I have a packet drop issue when running RouterOS (CHR) as a VM on Proxmox VE.

Problem:
- When any CHR VM interface reaches around 400–500 Mbps, it starts dropping packets.
- The higher the bandwidth, the more packet loss.Using bandwidth testing can achieve over 2G (no further testing has been conducted beyond this point) of bandwidth.
- Ping to Proxmox host VLAN IP or physical switch IP is fine (no loss).
- Only pings between RouterOS VMs on the same Linux bridge (xvmbr2) drop packets.
- Other VMs on the same bridge (e.g. CentOS, iKuai) do NOT drop packets — only RouterOS.

Environment:
- Server: Dell PowerEdge R640
- Proxmox VE: 8.3 (kernel 6.8.12-4-pve)
- VM: RouterOS CHR 6.49.18 (also tested 6.45.9, same result)
- License: P10
- VM config:
- 16 vCPU, 8 GB RAM (balloon=0)
- Machine type: q35 (also tried i440fx, no change)
- NICs: virtio (also tried e1000e/vmxnet3 — worse)
- Host NICs: Intel 82599ES 10G + Broadcom BCM57800

What I see:
- On host: `rx_drops` increase when traffic rises
- On RouterOS VM: `tx_drops` on virtio interface
- Only affects RouterOS VMs on the same bridge

Question:
- Is this likely a Proxmox/virtio/bridge issue, or something specific to RouterOS CHR?
- Any tuning recommendations (vhost, offloading, IRQ affinity, bridge settings, etc.)?

Thanks!
 
You could set the multiqueue for the virtual NIC(s). But not higher than the number for vCPUs the VM has.
 
You could set the multiqueue for the virtual NIC(s). But not higher than the number for vCPUs the VM has.
Thanks for the suggestion!
I already tried enabling multiqueue on the virtio NICs (tested with values up to the vCPU count), but unfortunately the packet loss behavior is the same.

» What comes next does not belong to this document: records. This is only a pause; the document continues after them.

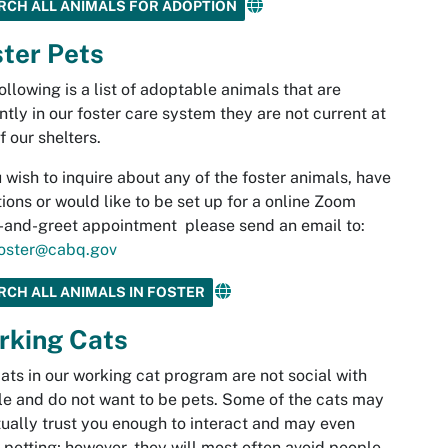
RCH ALL ANIMALS FOR ADOPTION
ter Pets
ollowing is a list of adoptable animals that are
ntly in our foster care system they are not current at
f our shelters.
u wish to inquire about any of the foster animals, have
ions or would like to be set up for a online Zoom
and-greet appointment please send an email to:
oster@cabq.gov
RCH ALL ANIMALS IN FOSTER
rking Cats
ats in our working cat program are not social with
e and do not want to be pets. Some of the cats may
ually trust you enough to interact and may even
 petting; however, they will most often avoid people.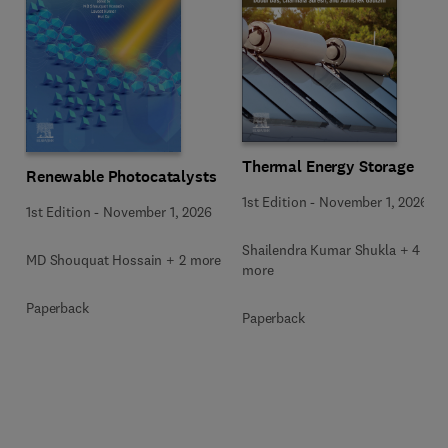
Thermal Energy Storage
Renewable Photocatalysts
1st Edition
-
November 1, 2026
1st Edition
-
November 1, 2026
Shailendra Kumar Shukla + 4
MD Shouquat Hossain + 2 more
more
Paperback
Paperback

It seems that once the CHR VM’s interface hits ~400–500 Mbps, drops still occur even with multiqueue enabled.
Do you think this could still be a virtio limitation, or ROS does not support this?
 
You could install VyOS and route with that to find out if it’s a RouterOS issue or not.

Are you doing a lot of small packets?
Are you maxing out some resource, CPU, interrupts, etc.?
 
You could install VyOS and route with that to find out if it’s a RouterOS issue or not.

Are you doing a lot of small packets?
Are you maxing out some resource, CPU, interrupts, etc.?
Thanks for the suggestion!
I know VyOS and it’s definitely a capable system, but at the moment I’m sticking with RouterOS since it’s more convenient for my workflow — VyOS commands tend to be more complex.

In my tests, CPU usage inside the CHR VM stays low (<30%) and host interrupts don’t seem to be maxed out.

I’m really hoping to find a solution for this issue, so any suggestions or ideas would be greatly appreciated!
 
Try RouterOS 7?

Seems like a RouterOS issue, if other hosts on the same bridge do not have this issue.
 
Try RouterOS 7?

Seems like a RouterOS issue, if other hosts on the same bridge do not have this issue.
I had the same thought, but I’m a bit concerned that upgrading our current v6 environment to RouterOS 7 might cause some issues.
 
You should spin up new CHR instances anyway to test from a clean slate.

Worry about production environment once you have found the root cause.
 
You might want to start migrating off CHR in any case, especially if you are looking forward to any kind of traffic growth.

CHR isn’t very performant at the best of times: https://blog.kroy.io/2019/08/23/battle-of-the-virtual-routers/#The_Hardware

VyOS looks like a better long term software router, especially not that it has VPP support. Might as well start to bite the bullet now.
Thanks for the advice. I agree that testing with a fresh CHR instance makes sense, and I’ll give that a try to see if the issue can be reproduced from a clean slate.

I also understand the point about CHR performance limits and alternatives like VyOS with VPP support. For now though, since our existing setup and workflows are heavily based on RouterOS, I’d really like to figure out why CHR is dropping packets in this scenario.

If I can reproduce the issue on a new instance, that might help confirm whether it’s a configuration/environment issue or an inherent RouterOS limitation.